All of the lines below need to be copied exactly, apart from the pictures.

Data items
■ ■ ■ ■ ■ ■ ■

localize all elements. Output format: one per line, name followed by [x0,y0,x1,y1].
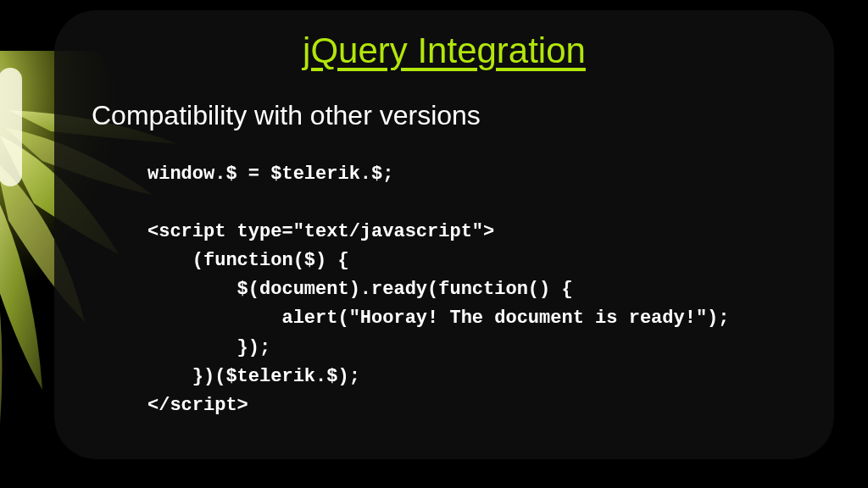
svg-rect-1 [0,68,22,186]
slide-title: jQuery Integration [88,30,800,71]
code-block: window.$ = $telerik.$; <script type="tex… [147,160,800,420]
slide-subtitle: Compatibility with other versions [92,100,800,131]
slide-panel: jQuery Integration Compatibility with ot… [54,10,834,459]
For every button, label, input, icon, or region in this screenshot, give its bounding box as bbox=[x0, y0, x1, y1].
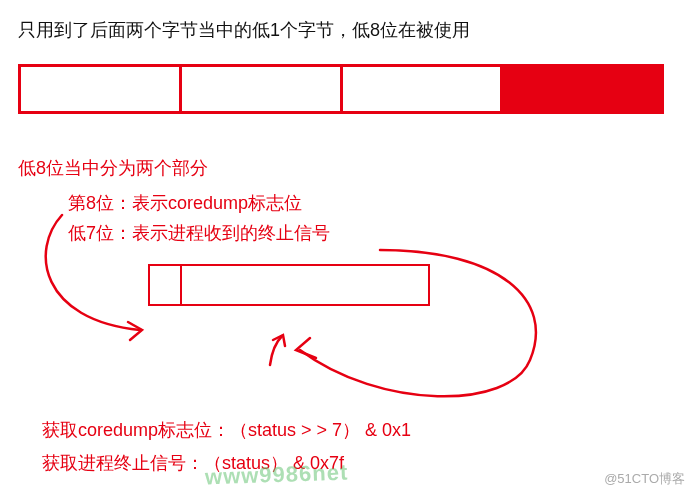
low8-heading: 低8位当中分为两个部分 bbox=[18, 156, 679, 180]
formula-signal: 获取进程终止信号：（status） & 0x7f bbox=[42, 447, 411, 480]
byte-cell-0 bbox=[21, 67, 182, 111]
byte-cell-1 bbox=[182, 67, 343, 111]
intro-text: 只用到了后面两个字节当中的低1个字节，低8位在被使用 bbox=[18, 18, 679, 42]
low8-bits-box bbox=[148, 264, 430, 306]
byte-cell-3-low8 bbox=[503, 67, 661, 111]
bit8-desc: 第8位：表示coredump标志位 bbox=[68, 188, 679, 218]
formula-coredump: 获取coredump标志位：（status > > 7） & 0x1 bbox=[42, 414, 411, 447]
bit8-cell bbox=[150, 266, 182, 304]
byte-cell-2 bbox=[343, 67, 504, 111]
low7-desc: 低7位：表示进程收到的终止信号 bbox=[68, 218, 679, 248]
bits7-cell bbox=[182, 266, 428, 304]
bytes-diagram bbox=[18, 64, 664, 114]
watermark-51cto: @51CTO博客 bbox=[604, 470, 685, 488]
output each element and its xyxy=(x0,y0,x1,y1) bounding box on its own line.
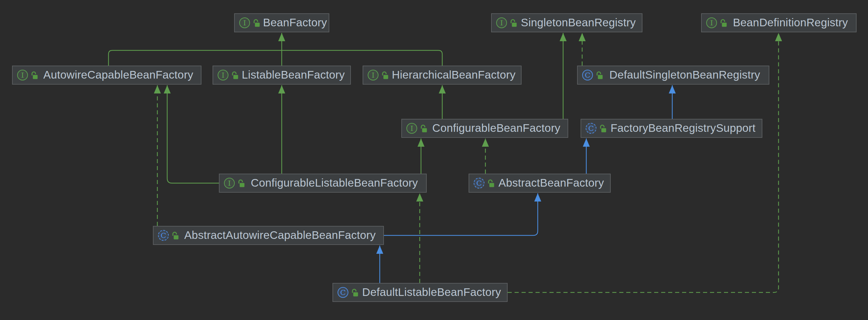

■ ■ ■ ■ ■ ■ ■

**RESULT**
localize all elements. Output format: one per line, name followed by [x0,y0,x1,y1].
svg-rect-1 [0,68,22,186]
slide-title: jQuery Integration [88,30,800,71]
code-block: window.$ = $telerik.$; <script type="tex… [147,160,800,420]
slide-subtitle: Compatibility with other versions [92,100,800,131]
slide-panel: jQuery Integration Compatibility with ot… [54,10,834,459]
For every button, label, input, icon, or region in this screenshot, give its bounding box as bbox=[x0, y0, x1, y1].
low8-heading: 低8位当中分为两个部分 bbox=[18, 156, 679, 180]
formula-signal: 获取进程终止信号：（status） & 0x7f bbox=[42, 447, 411, 480]
byte-cell-0 bbox=[21, 67, 182, 111]
byte-cell-1 bbox=[182, 67, 343, 111]
intro-text: 只用到了后面两个字节当中的低1个字节，低8位在被使用 bbox=[18, 18, 679, 42]
low8-bits-box bbox=[148, 264, 430, 306]
byte-cell-3-low8 bbox=[503, 67, 661, 111]
bit8-desc: 第8位：表示coredump标志位 bbox=[68, 188, 679, 218]
formula-coredump: 获取coredump标志位：（status > > 7） & 0x1 bbox=[42, 414, 411, 447]
bit8-cell bbox=[150, 266, 182, 304]
byte-cell-2 bbox=[343, 67, 504, 111]
low7-desc: 低7位：表示进程收到的终止信号 bbox=[68, 218, 679, 248]
bits7-cell bbox=[182, 266, 428, 304]
bytes-diagram bbox=[18, 64, 664, 114]
watermark-51cto: @51CTO博客 bbox=[604, 470, 685, 488]
output each element and its xyxy=(x0,y0,x1,y1) bounding box on its own line.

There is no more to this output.